The agent identified the problem, explained the mechanism, and proposed two fix options:

Option 1 (recommended): Remove the preloads and let the async scripts load at their natural priority.

<!-- ❌ Remove -->
<link rel="preload" href="WebSdk.lib.91f0d3cd.js" as="script" />

<!-- ✅ Keep only this -->
<script src="WebSdk.lib.91f0d3cd.js" async></script>

Option 2: Keep the preload adding fetchpriority="low", to preserve early discovery without priority escalation.

<link rel="preload" href="WebSdk.lib.91f0d3cd.js" as="script" />
<script src="WebSdk.lib.91f0d3cd.js" async fetchpriority="low"></script>

It also added a relevant note: since Usercentrics is a third-party tool, the fix likely needs to be reported to their support or configured via their dashboard or tag manager integration.

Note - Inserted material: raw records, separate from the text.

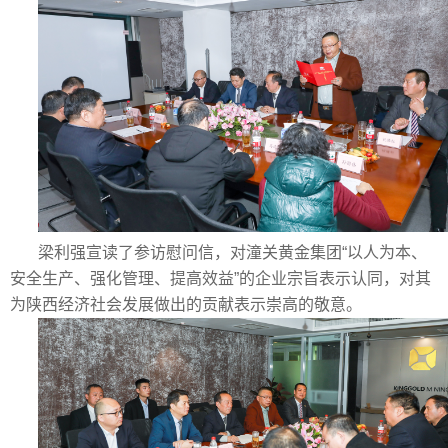
梁利强宣读了参访慰问信，对潼关黄金集团“以人为本、
安全生产、强化管理、提高效益”的企业宗旨表示认同，对其
为陕西经济社会发展做出的贡献表示崇高的敬意。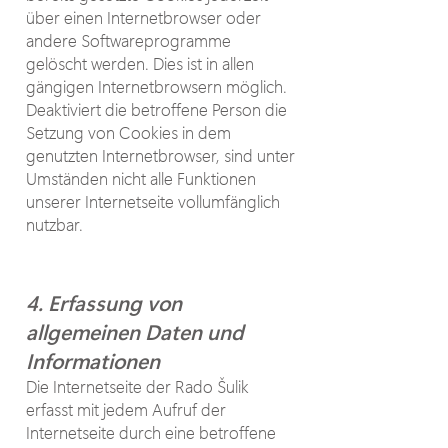
über einen Internetbrowser oder
andere Softwareprogramme
gelöscht werden. Dies ist in allen
gängigen Internetbrowsern möglich.
Deaktiviert die betroffene Person die
Setzung von Cookies in dem
genutzten Internetbrowser, sind unter
Umständen nicht alle Funktionen
unserer Internetseite vollumfänglich
nutzbar.
4. Erfassung von
allgemeinen Daten und
Informationen
Die Internetseite der Rado Šulik
erfasst mit jedem Aufruf der
Internetseite durch eine betroffene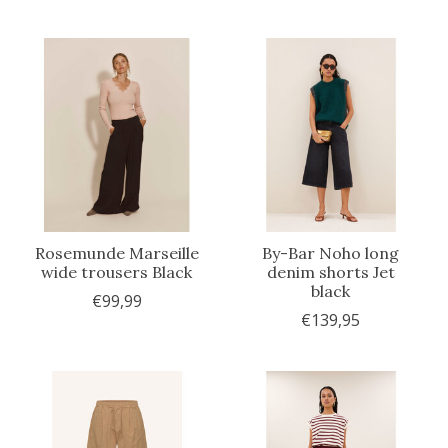
Rosemunde Marseille
By-Bar Noho long
wide trousers Black
denim shorts Jet
black
€99,99
€139,95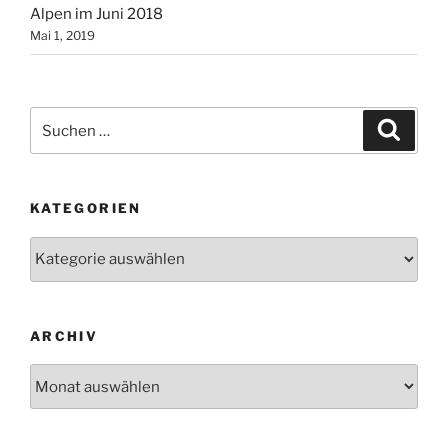
Alpen im Juni 2018
Mai 1, 2019
Suchen
Suche
nach:
KATEGORIEN
Kategorien
ARCHIV
Archiv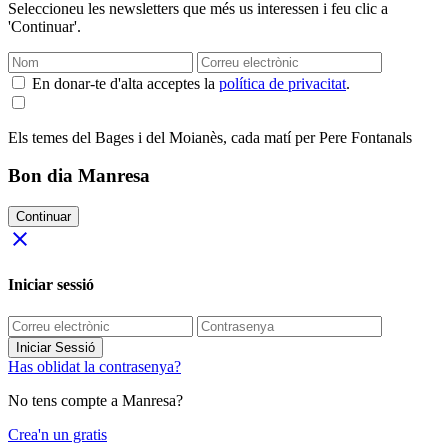
Seleccioneu les newsletters que més us interessen i feu clic a
'Continuar'.
En donar-te d'alta acceptes la
política de privacitat
.
Els temes del Bages i del Moianès, cada matí per Pere Fontanals
Bon dia Manresa
Continuar
close
Iniciar sessió
Iniciar Sessió
Has oblidat la contrasenya?
No tens compte a Manresa?
Crea'n un gratis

All of this from a single-line prompt. The agent didn’t generate ad hoc JavaScript, didn’t try to interpret the HTML visually, didn’t improvise detection logic. It read the SKILL script, executed it, and delivered an actionable diagnosis.

Keep in mind this isn’t a silver bullet. For first visits, it may make sense to prioritize the consent banner scripts to anticipate rendering — in many cases the CMP modal is the LCP element on first visits. In that case, a Server-Side Conditional Loading strategy could be the right approach. I cover this in Optimizing consent scripts for Core Web Vitals. This shows that with AI, we can speed up our analysis and improve our reports — but we need to know what to measure, how to interpret it, what to prioritize, and what the best strategy is for each product.

Conclusion

The distinction between a “text SKILL” and a “SKILL with scripts in scope” seems small, but it changes what the system can do: from an agent that improvises code from instructions, to an agent that executes validated tools consistently. Determinism in measurement; savings in tokens; real autonomy in analysis.

WebMCP and Agent SKILLs are two approaches to the same goal. One waits for the standard to mature in the browser; the other works today with the tools we already have.